You’ll get an error for that features.add(feature, 1, null); because it uses a class defined in MSFileToolbox Module module, add a dependency on that.

Now we can fix the UmpireSeDataProvider:

@NodeCapabilityRegistration(
        fileCategory = UmpireSeTypeResolver.CATEGORY,
        fileType = UmpireSeTypeResolver.TYPE)
public class UmpireSeDataProvider extends AbstractCapabilityProvider{

    @Override
    public void addCapabilitiesToLookup(InstanceContent ic, FileDescriptor desc) {
        URI uri = Utilities.toURI(desc.getPath().toFile());

        UmpireSeFeaturesDataSource source = new UmpireSeFeaturesDataSource(uri);
        UmpireSeFeatureTableModelData data = new UmpireSeFeatureTableModelData(source);
        ic.add(data);
    }
}

There should be no errors now, you should be able to right click the DIA Umpire SE Features module that we were developing and click Build then Run the BatMass module to test it out.

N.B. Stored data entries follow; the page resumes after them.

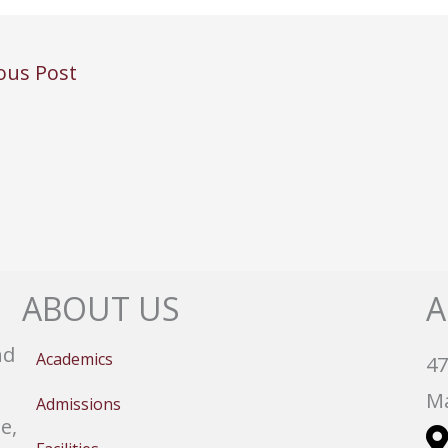
ous Post
ABOUT US
A
nd
Academics
47
Ma
Admissions
e,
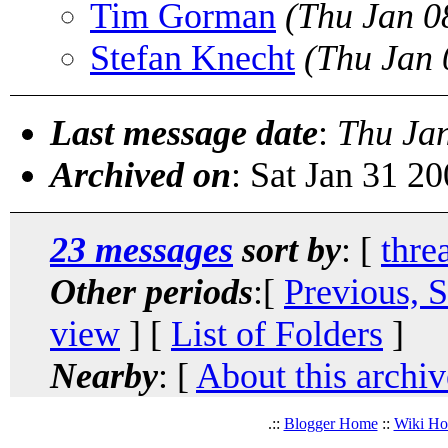
Tim Gorman
(Thu Jan 0
Stefan Knecht
(Thu Jan 
Last message date
:
Thu Ja
Archived on
: Sat Jan 31 2
23 messages
sort by
: [
thre
Other periods
:[
Previous, 
view
] [
List of Folders
]
Nearby
: [
About this archiv
.::
Blogger Home
::
Wiki H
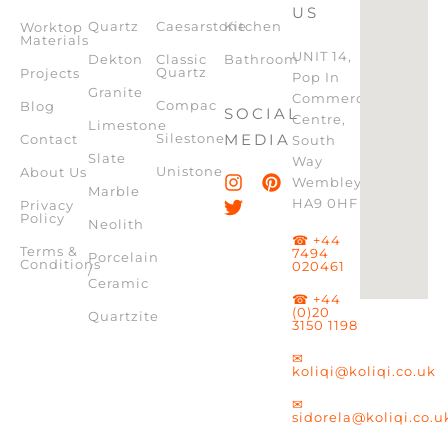
US
Quartz
Caesarstone
Kitchen
Worktop
Materials
UNIT 14,
Dekton
Classic
Bathroom
Quartz
Projects
Pop In
Granite
Commercial
Compac
Blog
SOCIAL
Centre,
Limestone
Silestone
MEDIA
Contact
South
Slate
Way
Unistone
About Us
Wembley,
Marble
HA9 0HF
Privacy
Policy
Neolith
☎ +44
Terms &
7494
Porcelain
Conditions
020461
/
Ceramic
☎ +44
(0)20
Quartzite
3150 1198
✉
koliqi@koliqi.co.uk
✉
sidorela@koliqi.co.u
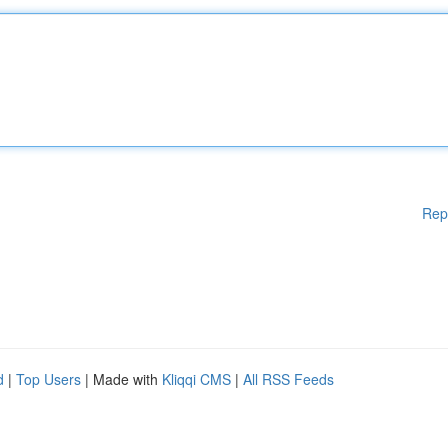
Rep
d
|
Top Users
| Made with
Kliqqi CMS
|
All RSS Feeds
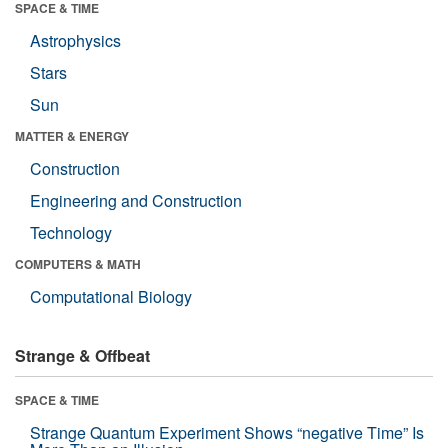
SPACE & TIME
Astrophysics
Stars
Sun
MATTER & ENERGY
Construction
Engineering and Construction
Technology
COMPUTERS & MATH
Computational Biology
Strange & Offbeat
SPACE & TIME
Strange Quantum Experiment Shows “negative Time” Is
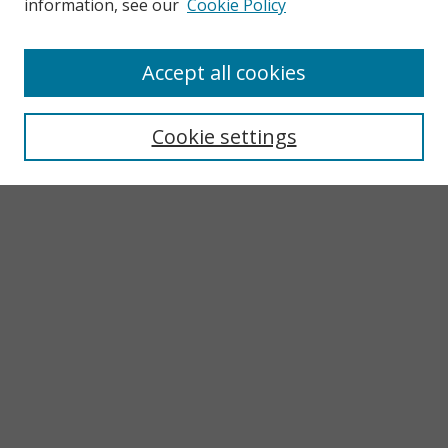
information, see our
Cookie Policy
Accept all cookies
Search
Enter search terms:
Cookie settings
Select context to search:
Advanced Search
Notify me via email or
RSS
Browse
Collections
Subjects
Authors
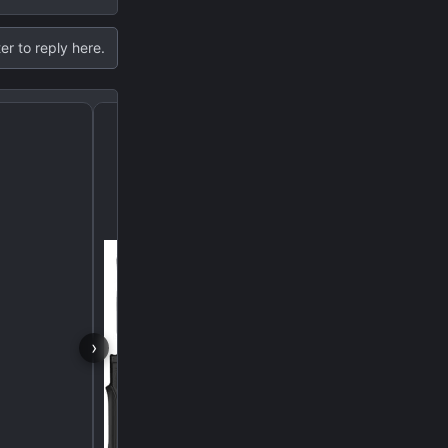
er to reply here.
Leveling Kit Question fo
›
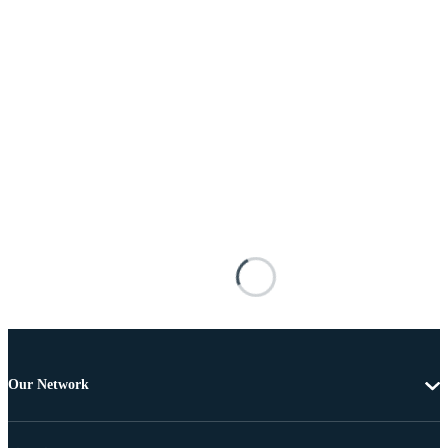
Our Network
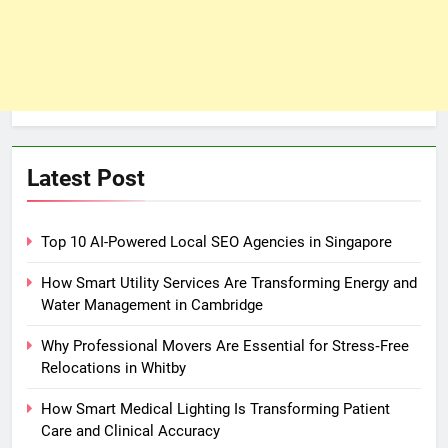
Latest Post
Top 10 AI-Powered Local SEO Agencies in Singapore
How Smart Utility Services Are Transforming Energy and
Water Management in Cambridge
Why Professional Movers Are Essential for Stress‑Free
Relocations in Whitby
How Smart Medical Lighting Is Transforming Patient
Care and Clinical Accuracy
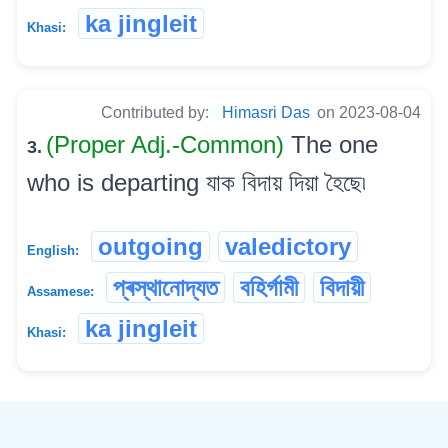
ka jingleit
Khasi:
Contributed by:
Himasri Das
on 2023-08-04
(Proper Adj.-Common)
The one
3.
who is departing যাক বিদায় দিয়া হৈছে৷
outgoing
valedictory
English:
প্ৰস্থানোদ্যত
বহিৰ্গামী
বিদায়ী
Assamese:
ka jingleit
Khasi:
©
2026
xobdo.org - a dictionary by you, for you, of you !!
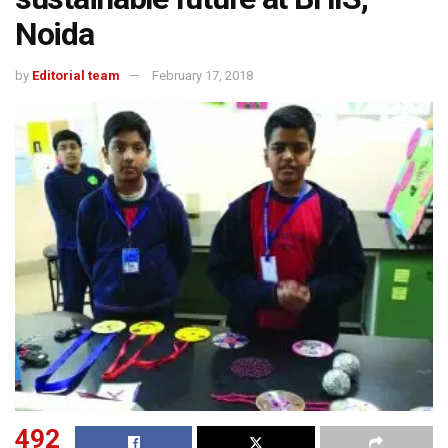
Noida
by
Editorial team
February 17, 2018
492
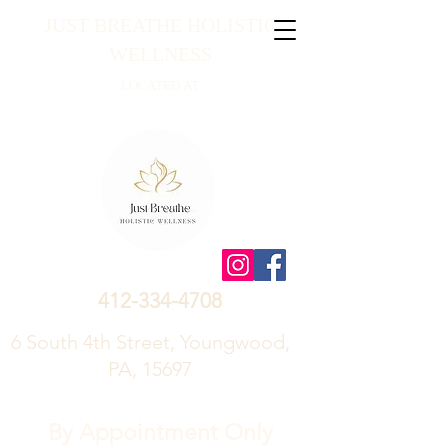
JUST BREATHE HOLISTIC
WELLNESS
LOCATED AT
412-334-4708
6 South 4th Street, Youngwood,
PA, 15697
By Appointment Only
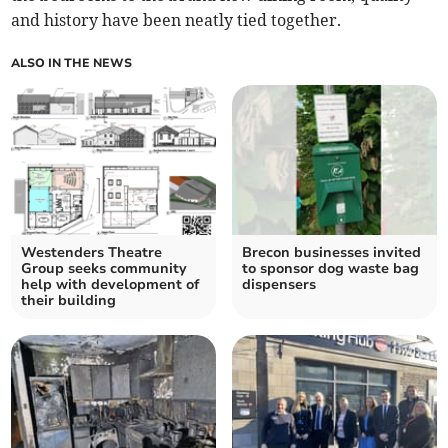
and history have been neatly tied together.
ALSO IN THE NEWS
Westenders Theatre
Brecon businesses invited
Group seeks community
to sponsor dog waste bag
help with development of
dispensers
their building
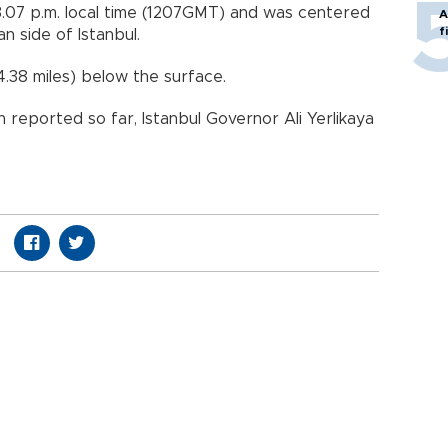
.07 p.m. local time (1207GMT) and was centered
A
f
an side of Istanbul.
4.38 miles) below the surface.
reported so far, Istanbul Governor Ali Yerlikaya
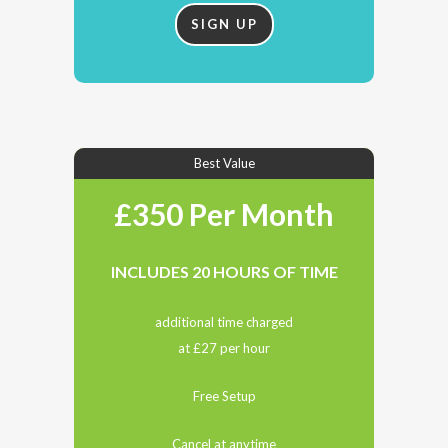
SIGN UP
Best Value
£350 Per Month
INCLUDES 20 HOURS OF TIME
additional time charged
at £27 per hour
Free Setup
Cancel at anytime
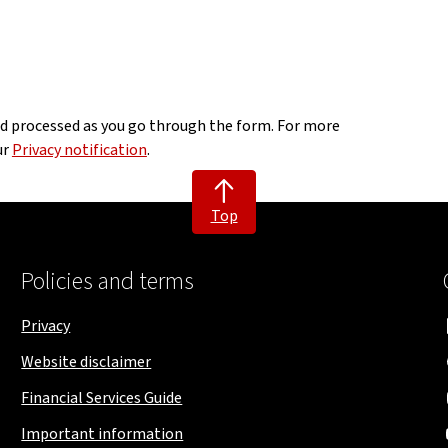
nd processed as you go through the form. For more
ur
Privacy notification
.
Top
Policies and terms
Privacy
Website disclaimer
Financial Services Guide
Important information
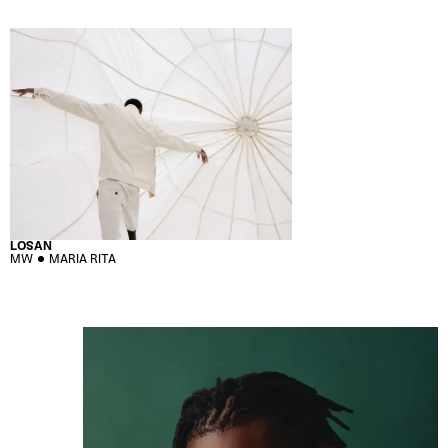
LOSAN
MW
MARIA RITA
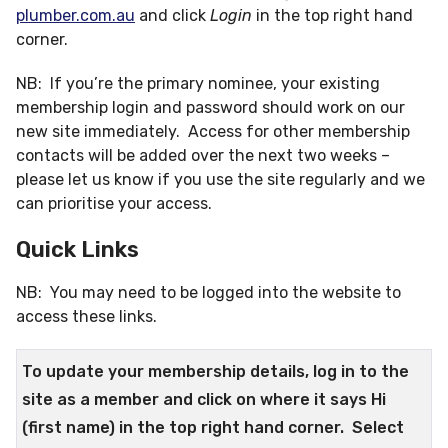
plumber.com.au
and click
Login
in the top right hand
corner.
NB: If you’re the primary nominee, your existing
membership login and password should work on our
new site immediately. Access for other membership
contacts will be added over the next two weeks –
please let us know if you use the site regularly and we
can prioritise your access.
Quick Links
NB: You may need to be logged into the website to
access these links.
To update your membership details, log in to the
site as a member and click on where it says Hi
(first name) in the top right hand corner. Select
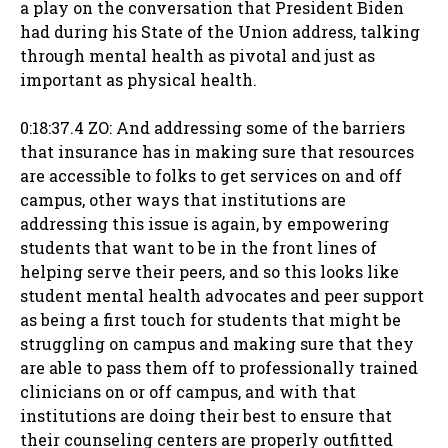
a play on the conversation that President Biden
had during his State of the Union address, talking
through mental health as pivotal and just as
important as physical health.
0:18:37.4 ZO: And addressing some of the barriers
that insurance has in making sure that resources
are accessible to folks to get services on and off
campus, other ways that institutions are
addressing this issue is again, by empowering
students that want to be in the front lines of
helping serve their peers, and so this looks like
student mental health advocates and peer support
as being a first touch for students that might be
struggling on campus and making sure that they
are able to pass them off to professionally trained
clinicians on or off campus, and with that
institutions are doing their best to ensure that
their counseling centers are properly outfitted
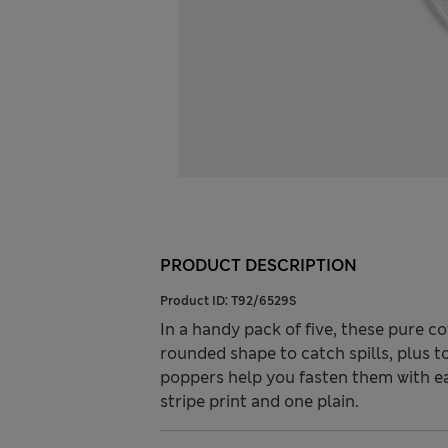
PRODUCT DESCRIPTION
Product ID:
T92/6529S
In a handy pack of five, these pure c
rounded shape to catch spills, plus t
poppers help you fasten them with e
stripe print and one plain.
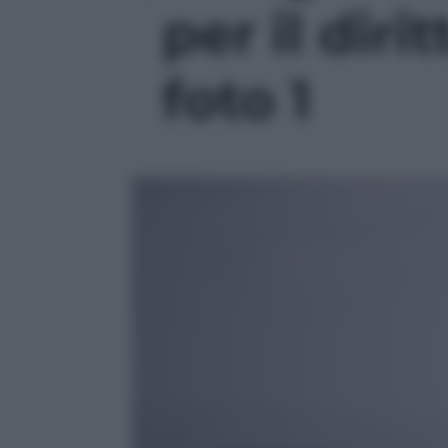
per il dirit
foto 1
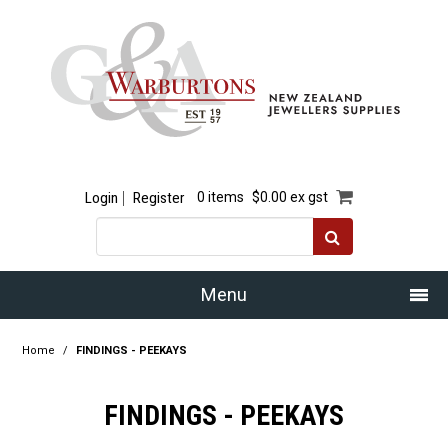
Login
Register
0 items
$0.00 ex gst
Menu
Home
Home
/
FINDINGS - PEEKAYS
Our Story
FINDINGS - PEEKAYS
Products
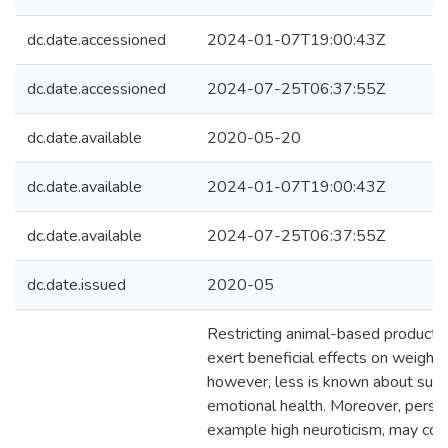
dc.date.accessioned
2024-01-07T19:00:43Z
dc.date.accessioned
2024-07-25T06:37:55Z
dc.date.available
2020-05-20
dc.date.available
2024-01-07T19:00:43Z
dc.date.available
2024-07-25T06:37:55Z
dc.date.issued
2020-05
Restricting animal-based products
exert beneficial effects on weight 
however, less is known about such
emotional health. Moreover, personal
example high neuroticism, may cont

Start the application, import some DIA-Umpire Singnal Extraction results into the LC/MS Features node, import the corresponding mzXML file into LC/MS Files node. With a right click on the ..._PeakCluster.csv file you should now have the option to open it in a table viewer and if you select BOTH the mzXML file and the csv file, then right click any of those, there will be an option for overlay in Map2D.